Doveva aiutare le famiglie in povertà assoluta, ma ne ha raggiunte meno del previsto e ha migliorato le condizioni economiche al massimo del 20% dei nuclei in difficoltà, durante la pandemia. Ormai sostituito dall’Assegno di inclusione, è tempo di bilanci per il Reddito di cittadinanza, il sussidio che tra il 2019 e il 2023 è stato percepito, per almeno una mensilità, da circa 2,4 milioni di famiglie in Italia. La misura di contrasto della povertà e di inserimento nel mondo del lavoro, fortemente voluta dal Movimento 5 stelle, ha rappresentato uno degli argomenti politici più divisivi degli ultimi anni, anche per le polemiche sulle frequenti notizie di soggetti che hanno potuto percepirlo illecitamente.
Secondo l’ultima relazione diffusa dal Ministero del Lavoro e delle Politiche Sociali, il Reddito di cittadinanza è costato alle casse dello Stato oltre 34 miliardi di euro ed è stato particolarmente richiesto soprattutto nel 2020 e nel 2021. Negli anni più duri della crisi economica derivata dalla situazione sanitaria, la misura ha toccato il suo picco di efficacia, consentendo la fuoriuscita di circa 450 mila famiglie dalla condizione di povertà assoluta, però su un totale di oltre due milioni di nuclei in difficoltà. A giudicare dai numeri della relazione, il Reddito di cittadinanza risulta una misura che non ha saputo intercettare gran parte delle persone che avrebbe dovuto aiutare.
Da una parte c’è l’Istat, che indica la soglia di povertà assoluta prendendo in considerazione la spesa effettiva per i consumi. Dall’altra c’erano i requisiti previsti dalla normativa per accedere al sussidio, che hanno escluso, per esempio, le famiglie extracomunitarie residenti da meno di dieci anni in Italia o quelle che non rientravano nella fascia Isee prevista che, come ricorda la relazione, essendo stabilita a livello nazionale non teneva conto dei «costi della vita molto differenziati a livello territoriale».

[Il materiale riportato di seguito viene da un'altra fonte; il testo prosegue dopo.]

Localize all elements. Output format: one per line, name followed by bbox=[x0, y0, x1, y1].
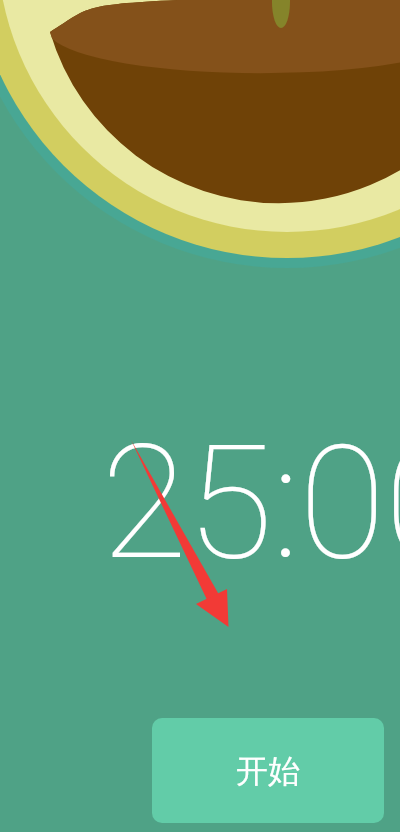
staticText: 开始 bbox=[236, 751, 300, 791]
button[interactable]: 开始 bbox=[152, 718, 384, 823]
staticText: 25:00 bbox=[101, 410, 400, 595]
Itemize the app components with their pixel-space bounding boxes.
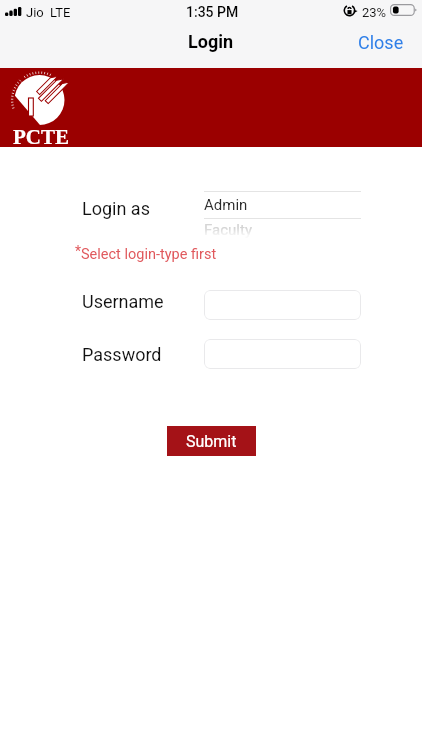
staticText: Faculty — [204, 221, 252, 239]
staticText: 23% — [362, 5, 387, 20]
staticText: Admin — [204, 196, 248, 214]
staticText: LTE — [50, 5, 71, 20]
button[interactable]: Submit — [167, 426, 256, 456]
staticText: Close — [358, 32, 404, 53]
button[interactable]: Password input field — [204, 339, 361, 369]
staticText: Username — [82, 291, 164, 312]
staticText: Login — [188, 31, 234, 52]
staticText: Login as — [82, 198, 150, 219]
staticText: Select login-type first — [81, 246, 217, 263]
staticText: Password — [82, 344, 162, 365]
staticText: PCTE — [13, 125, 70, 147]
staticText: * — [75, 243, 82, 259]
staticText: Jio — [26, 5, 44, 20]
staticText: 1:35 PM — [186, 4, 239, 20]
button[interactable]: Close — [345, 22, 417, 63]
button[interactable]: Username input field — [204, 290, 361, 320]
staticText: Submit — [186, 432, 237, 451]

Risultato: nel 2021, nel suo momento di massima diffusione, ha beneficiato del Reddito di cittadinanza appena il 38% delle famiglie considerate in povertà assoluta dall’Istat, ossia i nuclei a cui la misura doveva rivolgersi. Nel 2022 la quota di famiglie in povertà che hanno percepito il sussidio è scesa al 32,3%. Per dirla con i termini della relazione, si è assistito alla mancata partecipazione di un numero «rilevantissimo di famiglie e di persone». Se c’erano tanti che avrebbero potuto usufruire della misura per migliorare le proprie condizioni economiche, allo stesso tempo c’è stato anche chi ha avuto accesso al Reddito pur non trovandosi nelle condizioni di povertà considerate dall’Istat.
La partecipazione al RdC è stata superiore alla media nelle regioni del Sud e delle Isole, nelle famiglie composte da una sola persona o esclusivamente da adulti, in quelle di soli italiani e che vivono in affitto. È stata invece più bassa del dovuto tra le famiglie residenti nelle regioni del Nord, tra le persone over 64 sole, tra le famiglie con due o più figli e quelle di origine straniera. Secondo le stime, oltre il 40% dei soggetti che ha percepito il Reddito non era in condizione di povertà. Come spiegato, è verosimile ci sia stata la «propensione a frammentare il nucleo familiare e il ricorso alle residenze fittizie per accedere in modo opportunistico alle prestazioni».
Ma c’è qualcos’altro che non ha funzionato. La mancata partecipazione al sussidio di una parte significativa di persone in condizioni di povertà assoluta potrebbe essere stata dovuta per motivi personali (disponibilità di risparmi) o carenza di informazioni sulla misura. In senso opposto, l’elevata partecipazione dei nuclei che non rientrano nei criteri Istat sulla classificazione delle famiglie in povertà potrebbe spiegarsi con la tipologia di mestiere svolto dalle persone che risultavano occupate nel momento della presentazione della domanda, in ambiti professionali che registrano tassi di lavoro irregolare superiori anche di tre volte alla media.